**ENTRIES SUPPLIED**
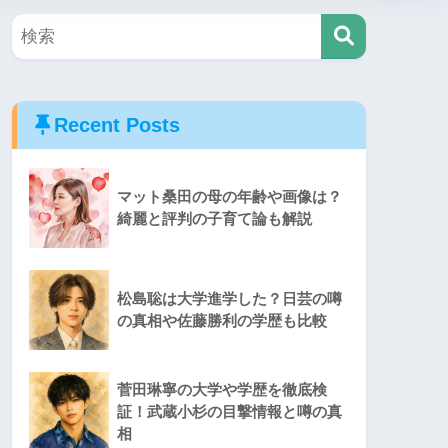
Recent Posts
マット桑田の母の年齢や画像は？
綺麗と評判の子育て論も解説
松島聡は大学進学した？日芸の噂
の真相や佐藤勝利の学歴も比較
菅田琳寧の大学や学歴を徹底検
証！武蔵小杉の目撃情報と噂の真
相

**YOUR GOAL**
Return all material verbatim, pictures omitted.

**RESULT OF THIS TASK**
Recent Posts
マット桑田の母の年齢や画像は？
綺麗と評判の子育て論も解説
松島聡は大学進学した？日芸の噂
の真相や佐藤勝利の学歴も比較
菅田琳寧の大学や学歴を徹底検
証！武蔵小杉の目撃情報と噂の真
相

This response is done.